*** Block opens ***
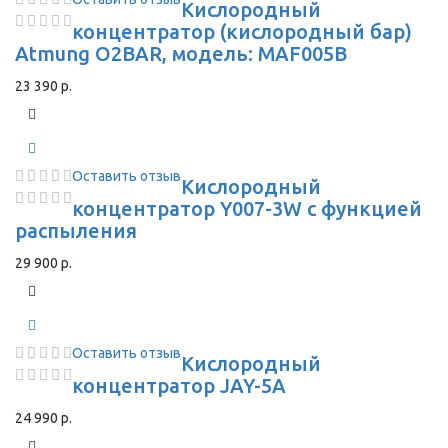
Кислородный
концентратор (кислородный бар)
Atmung O2BAR, модель: MAF005B
23 390 р.
Оставить отзыв
Кислородный
концентратор Y007-3W с функцией
распыления
29 900 р.
Оставить отзыв
Кислородный
концентратор JAY-5A
24 990 р.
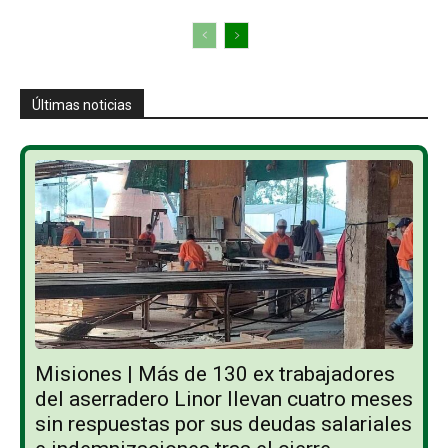
Últimas noticias
Misiones | Más de 130 ex trabajadores
del aserradero Linor llevan cuatro meses
sin respuestas por sus deudas salariales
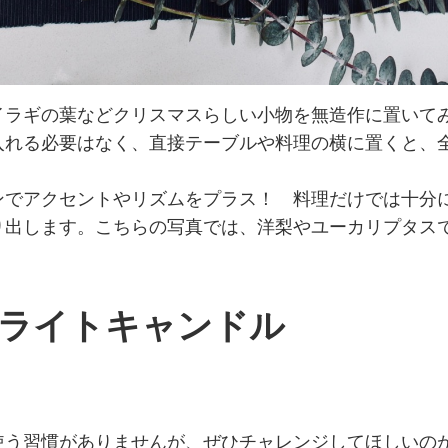
イラギの葉などクリスマスらしい小物を無造作に置いて
入れる必要はなく、直接テーブルや料理の横に置くと、
ンでアクセントやリズムをプラス！ 料理だけでは十分
り出します。こちらの写真では、洋梨やユーカリプタス
ーライトキャンドル
使う習慣がありませんが、ぜひチャレンジしてほしいの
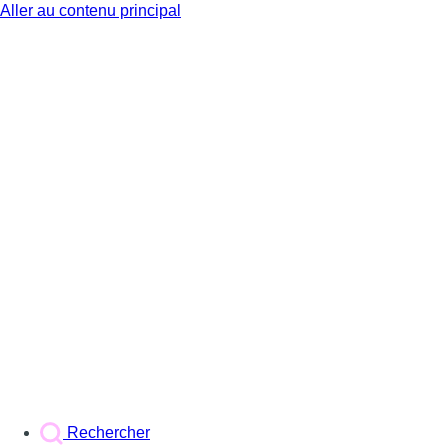
Aller au contenu principal
BX1
Rechercher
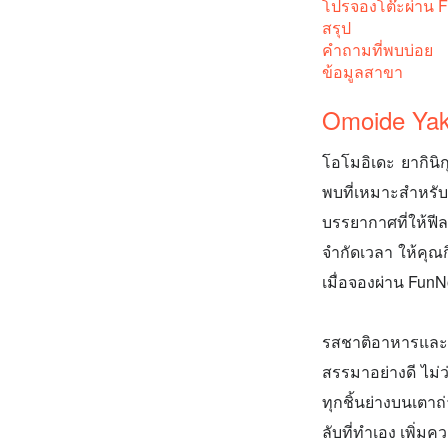
โปรจองโต๊ะผ่าน 
สรุป
คำถามที่พบบ่อย
ข้อมูลสาขา
Omoide Yak
โอโมอิเดะ ยากินิ
พบที่เหมาะสำหรับ
บรรยากาศที่ให้ฟีล
จำกัดเวลา ให้คุณก
เมื่อจองผ่าน FunN
รสชาติอาหารและคว
สรรมาอย่างดี ไม่ว่
ทุกชิ้นย่างบนเตาถ
ลับที่ทำเอง เพิ่มค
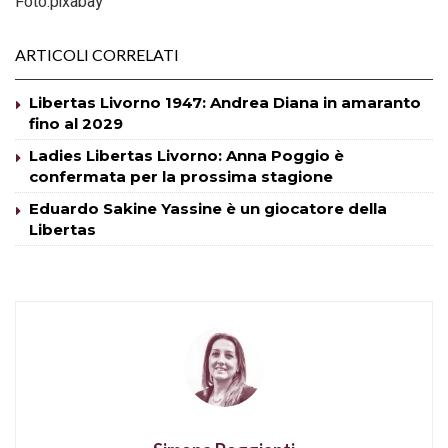
Foto:pixabay
ARTICOLI CORRELATI
Libertas Livorno 1947: Andrea Diana in amaranto
fino al 2029
Ladies Libertas Livorno: Anna Poggio è
confermata per la prossima stagione
Eduardo Sakine Yassine è un giocatore della
Libertas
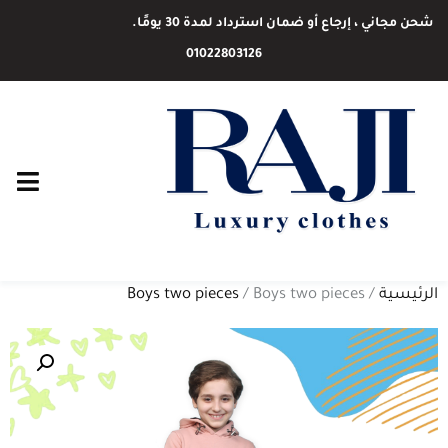
شحن مجاني ، إرجاع أو ضمان استرداد لمدة 30 يومًا.
01022803126
الرئيسية
/
/ Boys two pieces
Boys two pieces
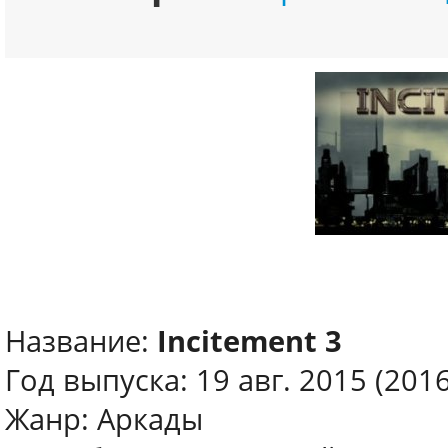
Название:
Incitement 3
Год выпуска: 19 авг. 2015 (2016
Жанр: Аркады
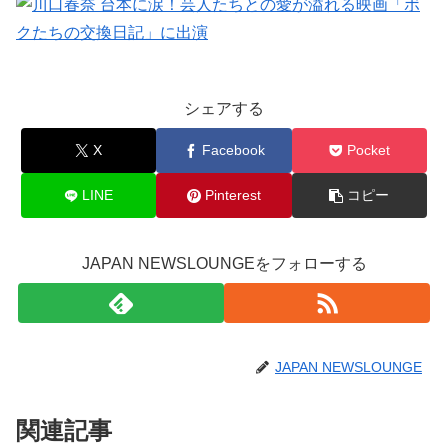
シェアする
X
Facebook
Pocket
LINE
Pinterest
コピー
JAPAN NEWSLOUNGEをフォローする
JAPAN NEWSLOUNGE
関連記事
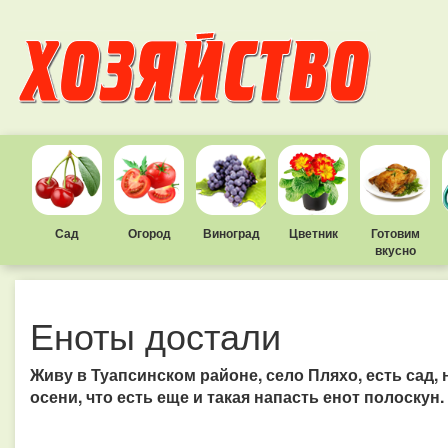
Сад
Огород
Виноград
Цветник
Готовим
вкусно
Еноты достали
Живу в Туапсинском районе, село Пляхо, есть сад,
осени, что есть еще и такая напасть енот полоскун.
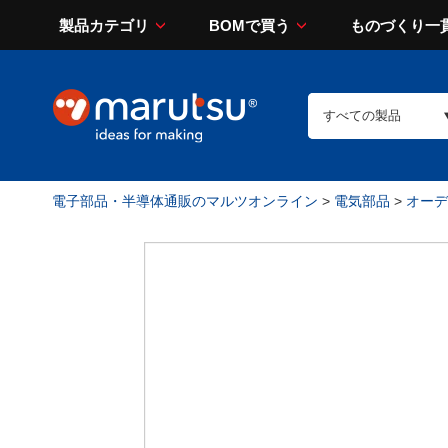
製品カテゴリ
BOMで買う
ものづくり一
電子部品・半導体通販のマルツオンライン
>
電気部品
>
オーデ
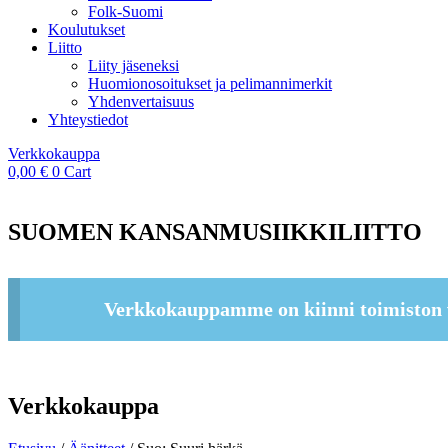
Folk-Suomi
Koulutukset
Liitto
Liity jäseneksi
Huomionosoitukset ja pelimannimerkit
Yhdenvertaisuus
Yhteystiedot
Verkkokauppa
0,00
€
0
Cart
SUOMEN KANSANMUSIIKKILIITTO
Verkkokauppamme on kiinni toimiston 
Verkkokauppa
*** Block closes ***
**Assigned task**
For each line above that contains the word "Livorno", give the line as it is written.

**Task answer**
Libertas Livorno 1947: Andrea Diana in amaranto
Ladies Libertas Livorno: Anna Poggio è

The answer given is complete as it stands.